O jornalista e radialista goiano Amauri Garcia, 50 anos, tinha 24 à época. A atual mulher dele morava a apenas duas quadras de onde a cápsula com Césio 137 foi violada e o chamado brilho da morte começou a fazer vítimas. Por sorte, não sofreram nenhum tipo de sequela.
— Houve um esforço de toda a sociedade nos meses seguintes para promover shows, eventos, mostrar que não havia problema em beber água — conta Garcia.
Embora sobreviventes e familiares de vítimas ainda reclamem uma maior atenção do poder público em relação a tratamento médico e indenizações, a capital de Goiás conseguiu recuperar o brilho próprio.
Cubatão superou um trauma
Não foi apenas uma situação que deixou um dos municípios da Baixada Santista marcado e conhecido mundialmente por um aspecto negativo. Foram anos de poluição causada pelo polo industrial e 93 vidas perdidas em uma explosão de um duto da Petrobras que consolidaram o carimbo indesejado de Cubatão Vale da Morte. Com casos de bebês anencéfalos (sem cérebro) acima da média e com o incêndio em fevereiro de 1984 na favela nos barracos da Vila Socó, a cidade paulista de 118 mil habitantes teve, e ainda tem, muito trabalho para virar a página.
— Todas as marcas negativas pegam mais do que as positivas. A alcunha "Cubatão Vale da Morte" percorreu o mundo. Desde aquela época foram feitos esforços para gerar trabalho, investimento e principalmente agenda positiva — observa o secretário de Emprego e Desenvolvimento Sustentável de Cubatão, Benito Santiago Martinez Gonzalez.

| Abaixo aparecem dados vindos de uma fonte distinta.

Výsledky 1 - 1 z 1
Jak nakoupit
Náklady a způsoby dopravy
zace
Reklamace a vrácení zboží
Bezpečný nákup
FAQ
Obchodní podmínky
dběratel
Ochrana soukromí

Na década de 1980, Gonzalez trabalhava no polo industrial da cidade. Ele a viu virar Vale da Morte e participou do recomeço, que a tornou exemplo de recuperação em níveis de poluição. A cidade foi convidada a participar no ano passado da Conferência das Nações Unidas sobre Desenvolvimento Sustentável, a Rio+20, como um exemplo a ser seguido.
O secretário diz que, infelizmente, não há como fugir das informações, imagens e vídeos postados na internet atrelados ao histórico ruim do município. No entanto, medidas práticas como a reurbanização da antiga Vila Socó, hoje bairro Vila São José, e a constante medição da qualidade do ar no centro da cidade, contribuem para dar mais segurança.
— Até hoje convivemos com esse fantasma e a qualquer novo episódio ficamos assustados, mas nos consideramos uma cidade que venceu o estigma de Cubatão Vale da Morte. Recebemos visitas de universidades e convites para eventos. Somos um caso positivo de união da força pública, das indústrias e da sociedade — acredita Gonzalez.